Pull every line that includes the word "المهندس" from the data.
====== RECORDS SUPPLIED ======
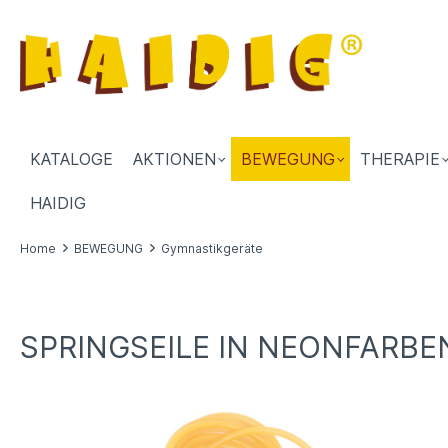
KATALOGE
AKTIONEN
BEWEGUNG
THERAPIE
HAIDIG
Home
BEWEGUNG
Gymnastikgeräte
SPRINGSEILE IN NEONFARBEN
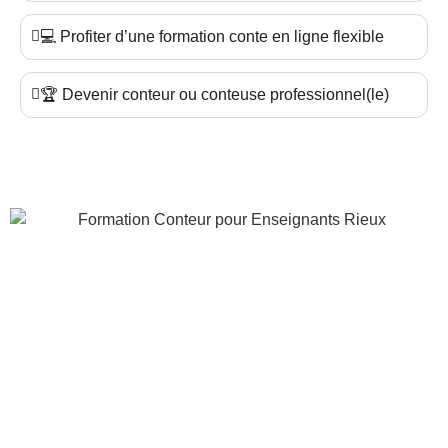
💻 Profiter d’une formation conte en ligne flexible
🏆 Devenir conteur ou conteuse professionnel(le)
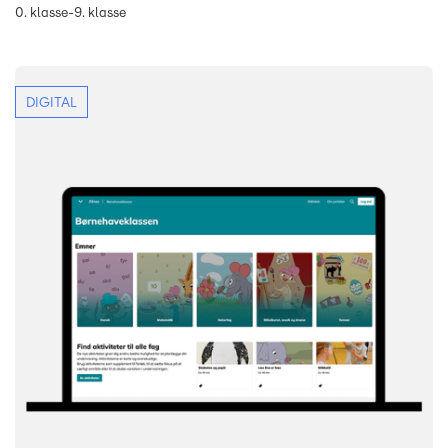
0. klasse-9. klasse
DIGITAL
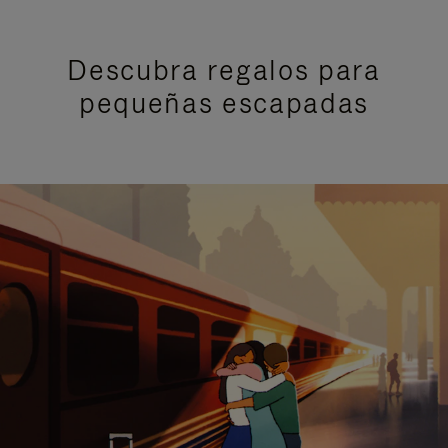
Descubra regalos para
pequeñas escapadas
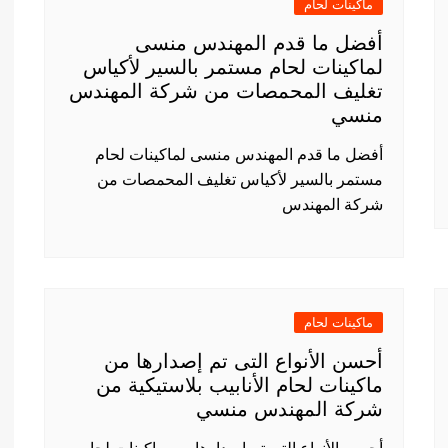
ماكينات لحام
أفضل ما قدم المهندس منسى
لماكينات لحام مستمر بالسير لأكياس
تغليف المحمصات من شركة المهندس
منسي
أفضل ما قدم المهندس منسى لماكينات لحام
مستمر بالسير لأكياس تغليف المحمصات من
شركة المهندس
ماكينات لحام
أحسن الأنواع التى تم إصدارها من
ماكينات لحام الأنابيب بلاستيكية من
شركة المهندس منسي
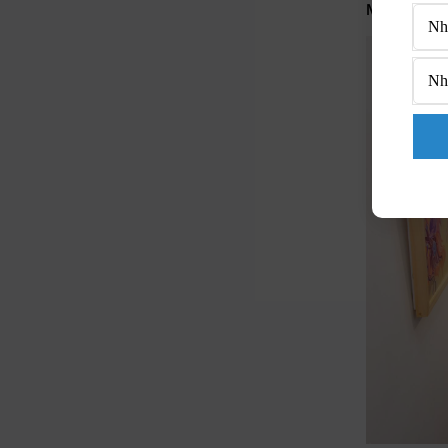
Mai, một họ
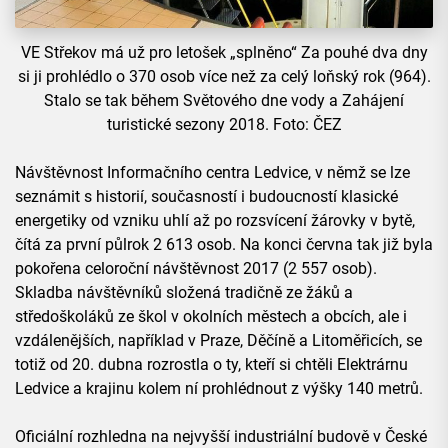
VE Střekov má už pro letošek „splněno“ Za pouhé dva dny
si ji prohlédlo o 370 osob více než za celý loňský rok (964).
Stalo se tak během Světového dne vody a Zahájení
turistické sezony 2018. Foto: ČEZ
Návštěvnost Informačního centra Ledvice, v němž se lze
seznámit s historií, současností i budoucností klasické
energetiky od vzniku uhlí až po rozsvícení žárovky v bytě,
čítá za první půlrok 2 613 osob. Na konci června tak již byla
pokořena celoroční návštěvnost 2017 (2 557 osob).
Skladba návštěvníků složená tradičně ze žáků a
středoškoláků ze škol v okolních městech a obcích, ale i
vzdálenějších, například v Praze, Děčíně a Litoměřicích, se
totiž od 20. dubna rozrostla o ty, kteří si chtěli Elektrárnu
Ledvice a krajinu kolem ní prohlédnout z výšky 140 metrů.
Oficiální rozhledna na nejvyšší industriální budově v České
======
§ **WRITTEN ANSWER**
أفضل ما قدم المهندس منسى
تغليف المحمصات من شركة المهندس
أفضل ما قدم المهندس منسى لماكينات لحام
شركة المهندس
شركة المهندس منسي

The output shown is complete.